Electrical stimulation in the midbrain periaqueductal gray (PAG) and lateral midbrain reticular formation (LRF) strongly suppresses the responses of spinal dorsal horn neurons to noxious heating of the skin. The possible role of serotonin (5-hydroxytryptamine, 5-HT) was investigated by quantitatively comparing certain parameters of descending inhibition from PAG and LRF in normal cats [14,15] and cats whose central 5-HT levels had been reduced by pretreatment with p-chlorophenylalanine (PCPA, 300 or 500 mg/kg i.p., 72 h prior to acute experiment). Single lumbar dorsal horn neuronal responses to noxious radiant heating of glabrous footpad skin (50°C, 10 sec, 1/3 min) were recorded in normal and PCPA-pretreated cats anesthetized with sodium pentobarbital and N2O. Inhibition of neuronal heat-evoked responses during midbrain stimulation (mean frequency 30 Hz, up to 800 μA current intensity) was expressed as percent of the unit's control response in the absence of midbrain stimulation.
Inhibition by PAG stimulation of units from cats pretreated with 300 mg/kg PCPA (mean inhibition at 450 μA to 60% of control in 12 units) was not detectably different from that in control (non-pretreated) cats.
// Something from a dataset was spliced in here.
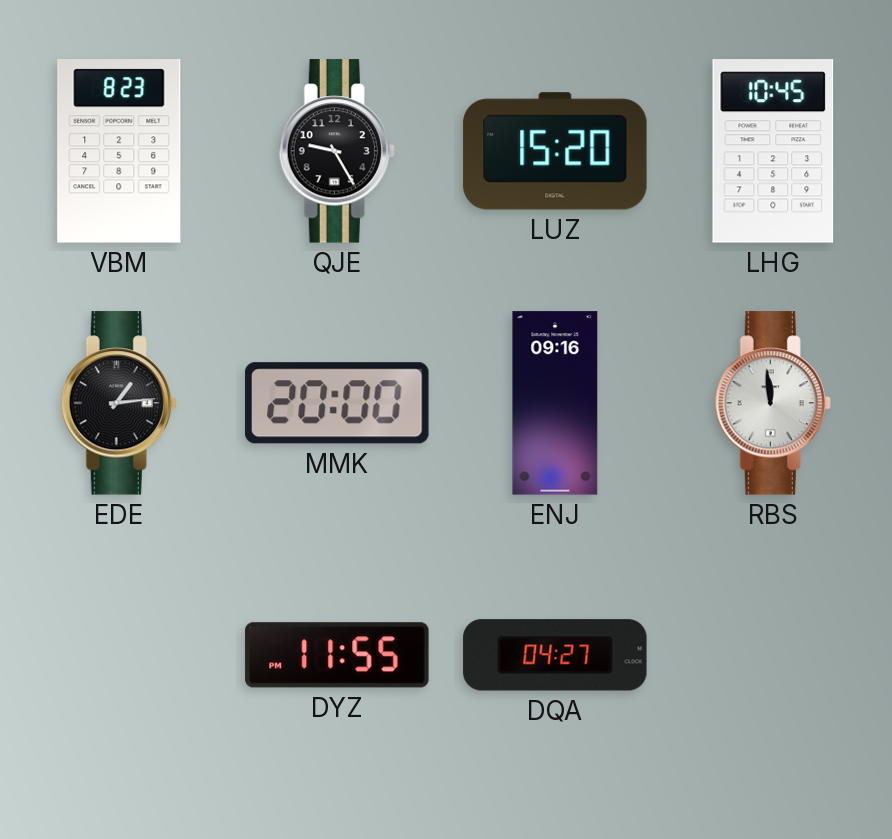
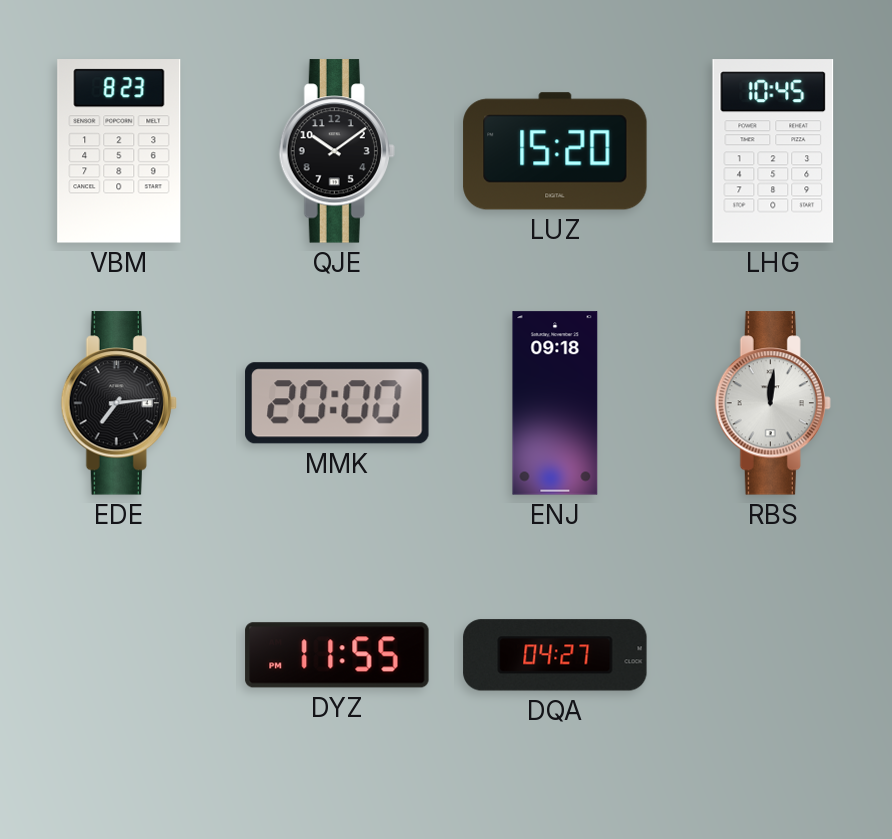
QJE: 9:25 -> 10:09
EDE: 1:14 -> 7:14
ENJ: 09:16 -> 09:18
RBS: 11:59 -> 12:01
However, inhibition by PAG stimulation was significantly weaker in units from cats pretreated with 500 mg/kg PCPA (mean to 83.4% of control in 9 units). In the latter group, mean current threshold for inhibition was higher, and slope of current-intensity plots lower, than in the control and 300 mg/kg PCPA pretreatment groups. In contrast, mean inhibition by LRF stimulation was enhanced in the 300 and 500 mg/kg PCPA treatment groups in a dose-related manner.
In normal (non-pretreated) cats, systemic administration of the putative 5-HT antagonist methysergide (0.07–1 mg/kg) reduced or abolished inhibition by PAG stimulation in each of 8 units. Low doses of methysergide had little or no effect on inhibition produced by LRF stimulation in 6 units.
The results suggest pharmacologically distinct mechanisms of inhibition produced by stimulation in PAG and LRF.